**PROVIDED DATA**
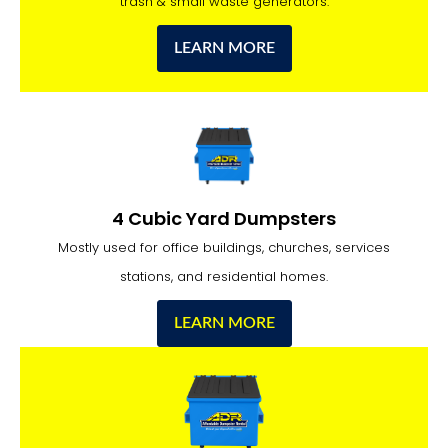
trash & small waste generators.
LEARN MORE
4 Cubic Yard Dumpsters
Mostly used for office buildings, churches, services
stations, and residential homes.
LEARN MORE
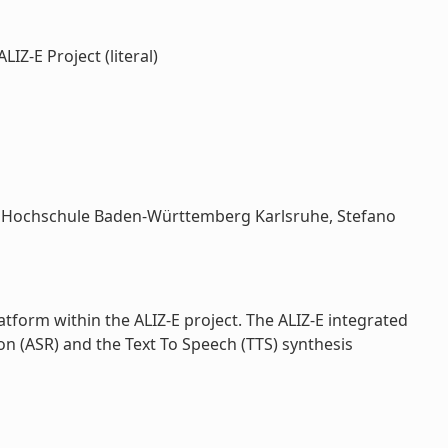
Z-E Project (literal)
ale Hochschule Baden-Württemberg Karlsruhe, Stefano
tform within the ALIZ-E project. The ALIZ-E integrated
 (ASR) and the Text To Speech (TTS) synthesis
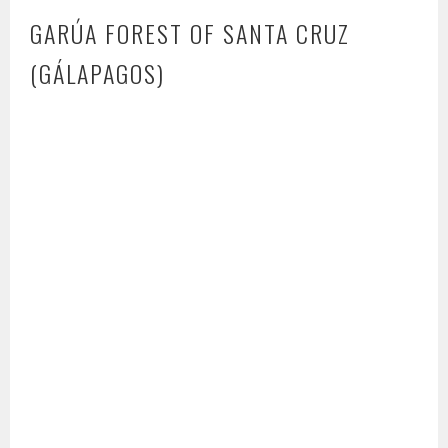
GARÚA FOREST OF SANTA CRUZ
(GÁLAPAGOS)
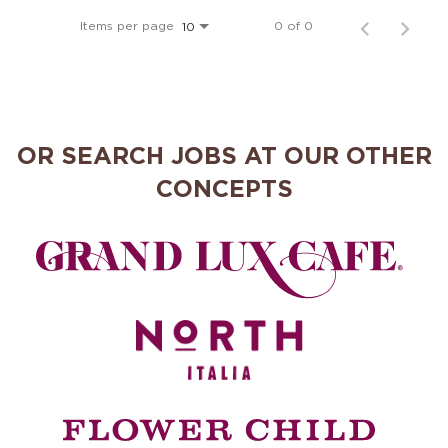
MANAGEMENT
Items per page
0 of 0
10
SUPPORT CENTER
OR SEARCH JOBS AT OUR OTHER
BAKERY OPERATIONS
CONCEPTS
FAQS
ALUMNI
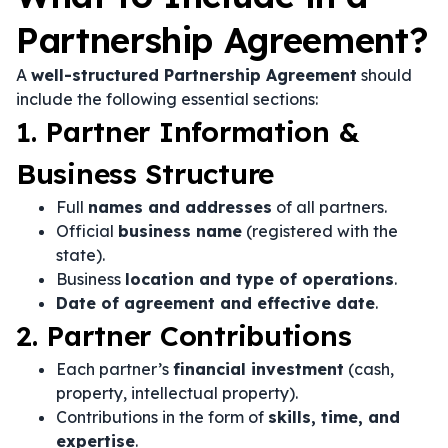
Partnership Agreement?
A
well-structured Partnership Agreement
should
include the following essential sections:
1. Partner Information &
Business Structure
Full
names and addresses
of all partners.
Official
business name
(registered with the
state).
Business
location and type of operations
.
Date of agreement and effective date
.
2. Partner Contributions
Each partner’s
financial investment
(cash,
property, intellectual property).
Contributions in the form of
skills, time, and
expertise
.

**TASK DESCRIPTION**
Leave the pictures out, then output exactly the lines from the "(ASR) and the Text To Speech (TTS) synthesis" line through the end of the records above, and no others.

**PROBLEM SOLUTION**
 (ASR) and the Text To Speech (TTS) synthesis
GARÚA FOREST OF SANTA CRUZ
(GÁLAPAGOS)
MANAGEMENT
Items per page
0 of 0
10
SUPPORT CENTER
OR SEARCH JOBS AT OUR OTHER
BAKERY OPERATIONS
CONCEPTS
FAQS
ALUMNI
Partnership Agreement?
A
well-structured Partnership Agreement
should
include the following essential sections:
1. Partner Information &
Business Structure
Full
names and addresses
of all partners.
Official
business name
(registered with the
state).
Business
location and type of operations
.
Date of agreement and effective date
.
2. Partner Contributions
Each partner’s
financial investment
(cash,
property, intellectual property).
Contributions in the form of
skills, time, and
expertise
.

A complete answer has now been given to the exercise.